The result is that we’re talking a bunch of countries, in their various colonial and post-colonial funks, but far from limiting our discussion to economic matters, we have to critique their cultures, their system of government, and (evidently now) their faith. At the same time, those of us in the West, who have command of such awesome economic resources, must apparently be doing quite well in all those various domains of personhood. No reason to diagnose the ills of the social structures of Qatar and America! They’re evidently doing something right! So we begin by being holistic and end up being culturally imperialistic.

Let me suggest an alternative conception of poverty: the poor are poor because they can’t get better jobs. This conception has the advantage of being (1) the analysis of poverty that every poor person has given whom I have asked, and (2) the analysis of poverty that every right-thinking person will give who has not been specifically trained to think otherwise.

Now, I’m not saying that there’s no further room for nuance. You could ask, for instance: why can’t this particular poor person get a better job? The reason might be: because he isn’t able to offer any services that anyone wants to pay more money for. The reason might be: because there are no opportunities to get employment with the skills that he does have. Any of those might lead to more uncomfortable and personal conclusions. Perhaps the person decided not to invest in education; perhaps the person is simply over his/her head in the modern economy.
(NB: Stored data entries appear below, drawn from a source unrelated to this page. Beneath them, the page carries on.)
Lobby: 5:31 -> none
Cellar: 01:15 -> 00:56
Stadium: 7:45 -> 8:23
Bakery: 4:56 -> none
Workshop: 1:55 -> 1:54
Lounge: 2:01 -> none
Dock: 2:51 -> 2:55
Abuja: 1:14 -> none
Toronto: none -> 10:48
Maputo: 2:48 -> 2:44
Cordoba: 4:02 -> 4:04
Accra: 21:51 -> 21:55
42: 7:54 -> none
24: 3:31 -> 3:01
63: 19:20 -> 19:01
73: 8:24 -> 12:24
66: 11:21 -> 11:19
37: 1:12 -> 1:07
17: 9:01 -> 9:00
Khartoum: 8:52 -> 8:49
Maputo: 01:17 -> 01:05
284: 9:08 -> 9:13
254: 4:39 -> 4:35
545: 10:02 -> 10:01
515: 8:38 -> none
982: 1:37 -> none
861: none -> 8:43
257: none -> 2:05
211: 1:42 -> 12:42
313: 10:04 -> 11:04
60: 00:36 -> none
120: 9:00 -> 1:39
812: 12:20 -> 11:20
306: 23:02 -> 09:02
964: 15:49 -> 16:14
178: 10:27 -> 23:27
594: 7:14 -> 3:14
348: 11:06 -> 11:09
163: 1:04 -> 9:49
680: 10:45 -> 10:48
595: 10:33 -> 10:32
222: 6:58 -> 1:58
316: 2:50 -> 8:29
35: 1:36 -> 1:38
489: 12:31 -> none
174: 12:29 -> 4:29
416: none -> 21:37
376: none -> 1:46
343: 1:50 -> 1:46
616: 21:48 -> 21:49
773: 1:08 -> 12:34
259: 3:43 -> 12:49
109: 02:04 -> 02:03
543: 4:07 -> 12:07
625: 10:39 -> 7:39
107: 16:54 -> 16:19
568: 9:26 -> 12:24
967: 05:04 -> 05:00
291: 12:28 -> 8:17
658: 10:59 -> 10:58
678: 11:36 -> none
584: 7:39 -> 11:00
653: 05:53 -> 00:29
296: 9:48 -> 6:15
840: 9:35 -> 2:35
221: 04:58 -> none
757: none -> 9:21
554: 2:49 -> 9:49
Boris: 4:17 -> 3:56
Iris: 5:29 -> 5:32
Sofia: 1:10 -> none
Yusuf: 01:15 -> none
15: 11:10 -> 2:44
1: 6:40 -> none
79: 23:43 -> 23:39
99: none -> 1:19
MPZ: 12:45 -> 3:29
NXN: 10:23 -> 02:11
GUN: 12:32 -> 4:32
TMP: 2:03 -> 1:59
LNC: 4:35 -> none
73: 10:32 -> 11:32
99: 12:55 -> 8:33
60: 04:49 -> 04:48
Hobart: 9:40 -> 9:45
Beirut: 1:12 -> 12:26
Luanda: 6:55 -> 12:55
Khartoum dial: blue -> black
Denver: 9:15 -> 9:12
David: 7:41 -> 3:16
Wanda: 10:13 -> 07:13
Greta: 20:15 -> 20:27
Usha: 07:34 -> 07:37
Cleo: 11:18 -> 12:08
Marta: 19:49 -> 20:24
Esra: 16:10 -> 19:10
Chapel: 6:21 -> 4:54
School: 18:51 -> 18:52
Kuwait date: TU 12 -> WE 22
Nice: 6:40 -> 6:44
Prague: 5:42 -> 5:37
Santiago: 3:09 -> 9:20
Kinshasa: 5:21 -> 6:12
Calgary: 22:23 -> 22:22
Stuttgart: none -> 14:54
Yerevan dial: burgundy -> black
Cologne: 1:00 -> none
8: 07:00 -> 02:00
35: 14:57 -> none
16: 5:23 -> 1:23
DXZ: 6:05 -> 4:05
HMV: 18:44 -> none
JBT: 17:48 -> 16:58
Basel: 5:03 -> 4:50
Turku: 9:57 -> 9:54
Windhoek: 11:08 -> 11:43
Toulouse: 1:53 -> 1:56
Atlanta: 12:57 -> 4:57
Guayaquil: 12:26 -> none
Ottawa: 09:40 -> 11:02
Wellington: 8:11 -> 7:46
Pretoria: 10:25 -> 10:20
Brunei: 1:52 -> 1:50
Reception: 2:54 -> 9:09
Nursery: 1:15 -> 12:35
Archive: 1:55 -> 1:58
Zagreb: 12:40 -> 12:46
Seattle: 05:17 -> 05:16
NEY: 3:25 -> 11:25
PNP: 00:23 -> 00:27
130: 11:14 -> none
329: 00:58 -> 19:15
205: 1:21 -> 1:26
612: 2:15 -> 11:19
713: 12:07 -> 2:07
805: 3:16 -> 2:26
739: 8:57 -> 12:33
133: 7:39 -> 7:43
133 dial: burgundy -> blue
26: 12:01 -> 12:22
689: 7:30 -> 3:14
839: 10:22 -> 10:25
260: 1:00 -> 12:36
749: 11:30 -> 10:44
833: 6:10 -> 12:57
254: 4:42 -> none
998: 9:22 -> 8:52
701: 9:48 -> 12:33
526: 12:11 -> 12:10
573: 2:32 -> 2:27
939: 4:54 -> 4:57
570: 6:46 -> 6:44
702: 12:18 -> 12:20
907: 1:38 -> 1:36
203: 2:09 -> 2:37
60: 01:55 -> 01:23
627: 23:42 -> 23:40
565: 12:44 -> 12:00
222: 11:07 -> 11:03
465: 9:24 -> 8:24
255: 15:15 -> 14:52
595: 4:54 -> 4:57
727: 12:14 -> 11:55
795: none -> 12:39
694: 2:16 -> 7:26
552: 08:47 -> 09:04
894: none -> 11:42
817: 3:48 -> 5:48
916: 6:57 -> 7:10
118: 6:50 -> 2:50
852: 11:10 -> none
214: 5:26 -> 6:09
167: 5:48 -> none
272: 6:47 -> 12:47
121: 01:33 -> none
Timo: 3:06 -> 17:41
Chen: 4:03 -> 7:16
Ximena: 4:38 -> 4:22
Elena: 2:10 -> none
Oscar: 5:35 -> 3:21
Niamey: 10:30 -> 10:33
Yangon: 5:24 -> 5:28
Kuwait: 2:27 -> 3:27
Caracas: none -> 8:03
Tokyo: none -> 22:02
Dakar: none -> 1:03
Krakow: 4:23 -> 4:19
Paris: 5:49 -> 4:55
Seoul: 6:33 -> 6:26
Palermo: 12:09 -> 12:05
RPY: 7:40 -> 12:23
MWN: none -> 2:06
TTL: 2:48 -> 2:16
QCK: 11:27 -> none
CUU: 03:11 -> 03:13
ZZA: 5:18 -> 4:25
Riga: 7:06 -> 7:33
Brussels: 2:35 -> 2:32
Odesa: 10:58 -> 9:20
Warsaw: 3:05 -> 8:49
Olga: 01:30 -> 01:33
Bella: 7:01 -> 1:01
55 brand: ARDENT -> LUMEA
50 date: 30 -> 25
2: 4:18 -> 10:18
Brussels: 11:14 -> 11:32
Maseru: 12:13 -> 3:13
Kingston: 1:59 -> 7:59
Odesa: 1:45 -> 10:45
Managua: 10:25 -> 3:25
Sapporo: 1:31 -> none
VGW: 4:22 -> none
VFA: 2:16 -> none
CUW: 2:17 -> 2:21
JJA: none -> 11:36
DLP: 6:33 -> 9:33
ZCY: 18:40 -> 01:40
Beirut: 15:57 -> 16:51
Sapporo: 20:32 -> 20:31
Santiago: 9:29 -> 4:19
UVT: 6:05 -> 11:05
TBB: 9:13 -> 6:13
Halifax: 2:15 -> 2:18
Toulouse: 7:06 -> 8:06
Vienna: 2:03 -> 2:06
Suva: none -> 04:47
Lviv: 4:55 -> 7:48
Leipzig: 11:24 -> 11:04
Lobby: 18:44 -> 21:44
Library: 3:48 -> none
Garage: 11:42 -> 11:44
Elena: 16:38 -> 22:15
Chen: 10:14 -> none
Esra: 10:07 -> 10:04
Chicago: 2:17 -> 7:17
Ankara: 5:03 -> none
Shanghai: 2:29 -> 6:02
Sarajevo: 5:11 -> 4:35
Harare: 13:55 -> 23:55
Perhaps the person lives in a society where trust issues make employing a non-family-member an act of astounding folly, which does limit one’s prospects for finding a better job.

But this conception of poverty does have the advantage of not condemning a person wholesale for being poor. Even in the economic powerhouse of the United States of America, I know people who are not very economically successful. They might be wonderful people otherwise, but for whatever reason, whether as a result of mistakes, or simply not having money matters modeled, they’re not very good with money. Or they are good with money, but they bought a house at the wrong time. Or they’re people who (gasp!) have other priorities in life than becoming wealthy. Some people are just better at creating wealth than others. In all society which I care to be a part of, there is nothing inherently embarrassing about that.

The point of all this is just to say that if we’re talking about poverty, let’s actually talk about money. The only thing that counts toward defining a poor person as poor is the size of his checkbook. We don’t need to blow things out of proportion and look at his family life, his religious practices, the way his community works, and so forth. Those of us who have enough money, got that money (mostly) by having well-paying jobs. It’s no blanket affirmation of the way the rest of our life works.

And to come back to the spiritual, from my perspective, anyone who doesn’t confess Jesus Christ as Lord is spiritually impoverished. I know extremely wealthy Christians and extremely poor Christians. I don’t think that an impoverished Hindu is worse off spiritually than a wealthy Muslim or a wealthy Buddhist. All of them need to hear and respond to the Gospel. Good for them having enough money, but as someone has said, Life does not consist in the abundance of possessions!